*Exercise prompt*. Which lines of the records below contain the word "camino"? Report each of them in full.

Saved entries
┄┄┄┄┄┄
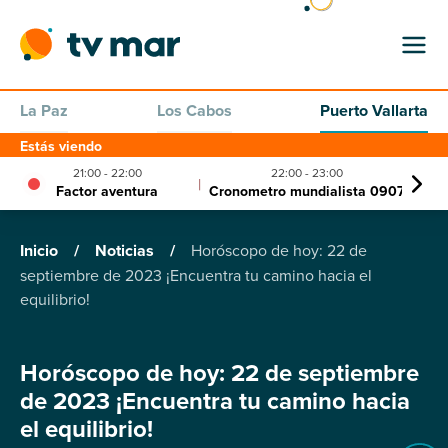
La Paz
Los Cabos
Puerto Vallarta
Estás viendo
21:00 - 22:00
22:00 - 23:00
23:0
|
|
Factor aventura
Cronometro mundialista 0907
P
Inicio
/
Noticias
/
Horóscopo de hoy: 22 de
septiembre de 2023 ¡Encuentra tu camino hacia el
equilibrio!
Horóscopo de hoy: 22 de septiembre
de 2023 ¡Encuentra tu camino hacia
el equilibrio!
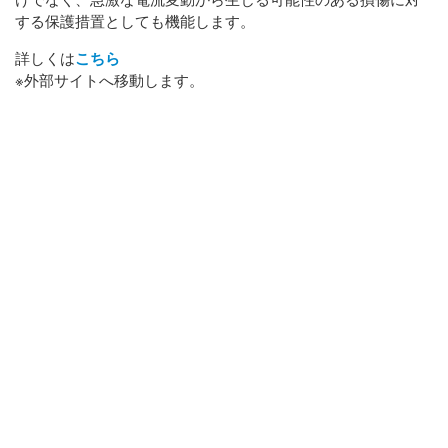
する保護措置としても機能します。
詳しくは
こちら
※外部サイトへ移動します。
┄┄┄┄┄┄
*Exercise answer*.
septiembre de 2023 ¡Encuentra tu camino hacia el
de 2023 ¡Encuentra tu camino hacia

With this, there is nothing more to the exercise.